I don’t know why I continue to be surprised by the ingenuity of the financial industry to develop and peddle products that will endanger the financial prospects of anybody who falls for them.
Maybe I should stop being surprised. Ever again.
The dubious investment that caught my eye recently is an old dog wrapped up in a new package. I’m talking about variable annuities.
Variable annuities remind me of the zombie you can watch on those movies that air in the middle of the night. It seems nothing can stop creepy zombies from their relentless pursuit of victims. It’s the same story with variable annuities.

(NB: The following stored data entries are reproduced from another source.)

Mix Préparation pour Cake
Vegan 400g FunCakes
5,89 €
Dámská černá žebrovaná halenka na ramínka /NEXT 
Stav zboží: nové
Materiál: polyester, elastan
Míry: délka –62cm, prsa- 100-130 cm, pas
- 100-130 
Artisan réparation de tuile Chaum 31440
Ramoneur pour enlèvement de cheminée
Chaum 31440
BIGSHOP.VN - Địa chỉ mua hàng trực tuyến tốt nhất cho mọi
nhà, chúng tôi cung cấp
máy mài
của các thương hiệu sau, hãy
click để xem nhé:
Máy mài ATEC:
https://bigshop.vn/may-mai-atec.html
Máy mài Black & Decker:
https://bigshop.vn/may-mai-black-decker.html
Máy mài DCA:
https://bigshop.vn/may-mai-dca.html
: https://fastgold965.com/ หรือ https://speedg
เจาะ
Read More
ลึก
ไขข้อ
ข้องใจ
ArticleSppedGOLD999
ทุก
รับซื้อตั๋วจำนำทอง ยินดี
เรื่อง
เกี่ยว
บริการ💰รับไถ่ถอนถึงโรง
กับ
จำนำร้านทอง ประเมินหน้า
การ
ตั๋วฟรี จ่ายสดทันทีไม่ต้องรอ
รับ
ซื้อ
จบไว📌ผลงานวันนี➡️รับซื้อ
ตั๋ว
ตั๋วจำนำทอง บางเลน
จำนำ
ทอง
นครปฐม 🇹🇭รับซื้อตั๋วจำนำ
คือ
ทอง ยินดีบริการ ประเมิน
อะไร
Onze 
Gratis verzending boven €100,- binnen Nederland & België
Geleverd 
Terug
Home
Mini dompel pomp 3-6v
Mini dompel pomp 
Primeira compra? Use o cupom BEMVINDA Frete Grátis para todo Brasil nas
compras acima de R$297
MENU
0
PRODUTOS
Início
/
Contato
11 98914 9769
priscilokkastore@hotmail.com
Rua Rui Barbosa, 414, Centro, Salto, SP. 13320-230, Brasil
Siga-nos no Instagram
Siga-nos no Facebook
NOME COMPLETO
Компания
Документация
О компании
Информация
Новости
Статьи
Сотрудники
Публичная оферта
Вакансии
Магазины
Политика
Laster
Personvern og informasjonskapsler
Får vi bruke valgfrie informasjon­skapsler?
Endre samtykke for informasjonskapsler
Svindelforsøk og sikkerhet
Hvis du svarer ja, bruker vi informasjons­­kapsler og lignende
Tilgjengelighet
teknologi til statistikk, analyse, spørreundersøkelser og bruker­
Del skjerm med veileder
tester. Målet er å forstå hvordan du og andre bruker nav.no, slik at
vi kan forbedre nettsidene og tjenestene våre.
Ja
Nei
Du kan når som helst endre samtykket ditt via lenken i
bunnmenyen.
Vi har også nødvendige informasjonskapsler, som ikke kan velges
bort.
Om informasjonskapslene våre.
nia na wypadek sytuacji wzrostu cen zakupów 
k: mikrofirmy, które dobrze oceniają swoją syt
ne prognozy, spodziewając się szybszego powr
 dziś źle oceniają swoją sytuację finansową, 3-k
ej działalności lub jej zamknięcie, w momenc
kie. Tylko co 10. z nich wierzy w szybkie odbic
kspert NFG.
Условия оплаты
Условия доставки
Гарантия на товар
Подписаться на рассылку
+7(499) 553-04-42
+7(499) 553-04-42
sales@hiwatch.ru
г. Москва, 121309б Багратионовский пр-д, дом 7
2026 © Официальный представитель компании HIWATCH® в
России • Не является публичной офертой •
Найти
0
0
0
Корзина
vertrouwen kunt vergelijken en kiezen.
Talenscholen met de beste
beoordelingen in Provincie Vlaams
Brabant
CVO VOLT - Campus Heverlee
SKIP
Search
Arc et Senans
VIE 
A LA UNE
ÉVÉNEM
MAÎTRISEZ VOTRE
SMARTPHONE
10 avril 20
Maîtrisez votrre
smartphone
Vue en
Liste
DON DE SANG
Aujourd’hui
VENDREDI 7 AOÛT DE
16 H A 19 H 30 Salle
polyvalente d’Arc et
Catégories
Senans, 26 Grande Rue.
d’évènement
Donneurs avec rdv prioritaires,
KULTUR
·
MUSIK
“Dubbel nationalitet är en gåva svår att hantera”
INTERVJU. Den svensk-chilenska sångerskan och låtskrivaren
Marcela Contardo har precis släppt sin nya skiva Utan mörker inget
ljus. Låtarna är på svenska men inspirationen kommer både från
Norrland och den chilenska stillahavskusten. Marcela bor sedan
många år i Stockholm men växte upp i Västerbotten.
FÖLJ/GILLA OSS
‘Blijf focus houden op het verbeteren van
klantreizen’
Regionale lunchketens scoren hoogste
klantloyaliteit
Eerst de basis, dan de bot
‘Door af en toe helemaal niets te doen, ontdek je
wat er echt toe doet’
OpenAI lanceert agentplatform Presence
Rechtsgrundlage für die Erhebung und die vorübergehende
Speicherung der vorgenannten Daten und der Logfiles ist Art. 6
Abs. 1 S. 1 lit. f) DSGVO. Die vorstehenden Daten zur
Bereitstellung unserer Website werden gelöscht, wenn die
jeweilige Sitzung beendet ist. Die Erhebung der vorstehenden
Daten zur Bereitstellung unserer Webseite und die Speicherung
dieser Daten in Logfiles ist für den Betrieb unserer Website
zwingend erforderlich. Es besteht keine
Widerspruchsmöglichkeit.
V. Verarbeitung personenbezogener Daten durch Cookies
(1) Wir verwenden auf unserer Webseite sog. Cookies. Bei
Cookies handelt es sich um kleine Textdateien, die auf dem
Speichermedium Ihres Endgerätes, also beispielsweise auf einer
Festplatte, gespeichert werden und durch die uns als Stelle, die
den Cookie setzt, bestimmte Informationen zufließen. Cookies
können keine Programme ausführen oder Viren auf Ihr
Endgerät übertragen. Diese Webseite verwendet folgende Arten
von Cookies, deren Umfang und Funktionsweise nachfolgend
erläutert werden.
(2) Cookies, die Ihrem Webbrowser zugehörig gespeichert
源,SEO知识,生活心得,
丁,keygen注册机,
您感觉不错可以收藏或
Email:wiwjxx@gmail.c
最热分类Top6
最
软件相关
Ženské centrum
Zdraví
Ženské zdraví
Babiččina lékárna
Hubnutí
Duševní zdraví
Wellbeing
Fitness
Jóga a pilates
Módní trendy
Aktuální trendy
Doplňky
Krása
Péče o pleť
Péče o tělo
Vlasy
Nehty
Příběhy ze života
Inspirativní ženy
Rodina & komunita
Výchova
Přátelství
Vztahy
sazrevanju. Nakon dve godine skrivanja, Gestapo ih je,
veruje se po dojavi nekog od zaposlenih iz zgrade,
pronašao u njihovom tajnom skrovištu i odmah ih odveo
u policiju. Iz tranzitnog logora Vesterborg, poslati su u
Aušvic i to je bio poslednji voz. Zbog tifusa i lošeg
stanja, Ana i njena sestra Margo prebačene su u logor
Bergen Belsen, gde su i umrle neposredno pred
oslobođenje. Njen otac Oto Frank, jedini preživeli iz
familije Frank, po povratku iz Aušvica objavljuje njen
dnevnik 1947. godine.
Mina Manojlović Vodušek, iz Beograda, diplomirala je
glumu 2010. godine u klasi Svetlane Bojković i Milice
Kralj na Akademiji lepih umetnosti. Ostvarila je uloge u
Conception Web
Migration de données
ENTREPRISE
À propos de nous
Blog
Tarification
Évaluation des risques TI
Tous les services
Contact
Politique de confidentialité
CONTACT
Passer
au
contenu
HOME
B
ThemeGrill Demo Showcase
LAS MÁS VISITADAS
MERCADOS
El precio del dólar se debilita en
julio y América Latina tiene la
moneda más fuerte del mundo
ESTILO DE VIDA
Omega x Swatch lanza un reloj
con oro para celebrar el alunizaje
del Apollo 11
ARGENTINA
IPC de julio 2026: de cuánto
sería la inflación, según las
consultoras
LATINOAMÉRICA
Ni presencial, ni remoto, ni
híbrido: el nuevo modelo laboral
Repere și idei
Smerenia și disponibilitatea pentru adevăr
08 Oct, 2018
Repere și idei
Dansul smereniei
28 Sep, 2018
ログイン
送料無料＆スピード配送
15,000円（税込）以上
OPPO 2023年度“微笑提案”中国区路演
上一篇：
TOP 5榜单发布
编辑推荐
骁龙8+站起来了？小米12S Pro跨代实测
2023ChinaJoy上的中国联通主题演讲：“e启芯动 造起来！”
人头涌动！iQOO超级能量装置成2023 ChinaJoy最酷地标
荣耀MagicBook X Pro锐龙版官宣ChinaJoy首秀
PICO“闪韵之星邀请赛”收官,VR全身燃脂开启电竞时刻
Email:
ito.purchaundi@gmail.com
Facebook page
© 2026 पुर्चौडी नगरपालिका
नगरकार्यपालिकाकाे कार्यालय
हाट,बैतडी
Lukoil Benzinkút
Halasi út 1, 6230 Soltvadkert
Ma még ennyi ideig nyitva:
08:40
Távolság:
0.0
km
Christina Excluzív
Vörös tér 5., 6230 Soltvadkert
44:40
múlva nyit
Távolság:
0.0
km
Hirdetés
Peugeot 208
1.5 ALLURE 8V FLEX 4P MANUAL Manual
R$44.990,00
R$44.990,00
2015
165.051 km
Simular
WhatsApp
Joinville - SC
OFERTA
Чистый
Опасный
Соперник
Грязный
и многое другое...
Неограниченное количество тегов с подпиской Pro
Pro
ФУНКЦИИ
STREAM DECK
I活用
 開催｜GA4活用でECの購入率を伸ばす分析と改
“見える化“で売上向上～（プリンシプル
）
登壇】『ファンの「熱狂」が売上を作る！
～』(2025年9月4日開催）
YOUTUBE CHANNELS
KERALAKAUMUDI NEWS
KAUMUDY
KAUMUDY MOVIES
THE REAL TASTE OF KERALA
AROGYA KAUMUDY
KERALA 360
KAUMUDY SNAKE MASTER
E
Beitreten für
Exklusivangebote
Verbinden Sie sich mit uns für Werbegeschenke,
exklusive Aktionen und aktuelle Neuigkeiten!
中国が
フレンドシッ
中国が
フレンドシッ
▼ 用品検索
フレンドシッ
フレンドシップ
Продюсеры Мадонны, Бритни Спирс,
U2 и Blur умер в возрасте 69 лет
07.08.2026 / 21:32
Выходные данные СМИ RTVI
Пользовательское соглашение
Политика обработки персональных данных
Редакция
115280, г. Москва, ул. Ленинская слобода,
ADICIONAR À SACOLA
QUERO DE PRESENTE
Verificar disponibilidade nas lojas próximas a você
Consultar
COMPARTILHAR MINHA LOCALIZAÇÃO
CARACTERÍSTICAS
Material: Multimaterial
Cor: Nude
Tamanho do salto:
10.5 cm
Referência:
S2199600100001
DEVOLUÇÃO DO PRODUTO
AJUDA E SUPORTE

Every time there is a new development in the financial world that makes variable annuities look like they are finally going to die, the insurance industry brings them back from the dead by introducing new bells and whistles that sucks in new unwitting customers.
And that is why insurance agents are now hawking variable annuity that come with so-called living benefits. You can read all about them in a story that ran recently in Business Week.
These annuities play into investors’ fear that they will run out of money in retirement. That certainly is a legitimate worry, but annuities with living benefits aren’t the solution.
These annuities are designed to provide a stream of income regardless of whether the market is in one of its periodic temper tantrums. Some contracts even promise a certain return, such as 5%.
One reason (of many) why these things should be avoided is the fees. Variable annuities are horribly expensive anyway, but with the living benefit thrown in, the costs jump even higher. Without even knowing it, you could get stuck with an annuity that is charging 3% or 4%, which should be a crime.
Let’s look at how an annuity with a yearly expense of 4% can ravage your nest egg. Suppose you sunk $100,000 into the annuity for 20 year and enjoyed a 7% return before those hideous expenses. At the end of that period, you’d have $182,075. Now if you had invested in a better alternative–a diversified basket of index funds that charged a miniscule .3%–you’d walk away with $380,483.
Needless to say, you should stay away from these financial zombies.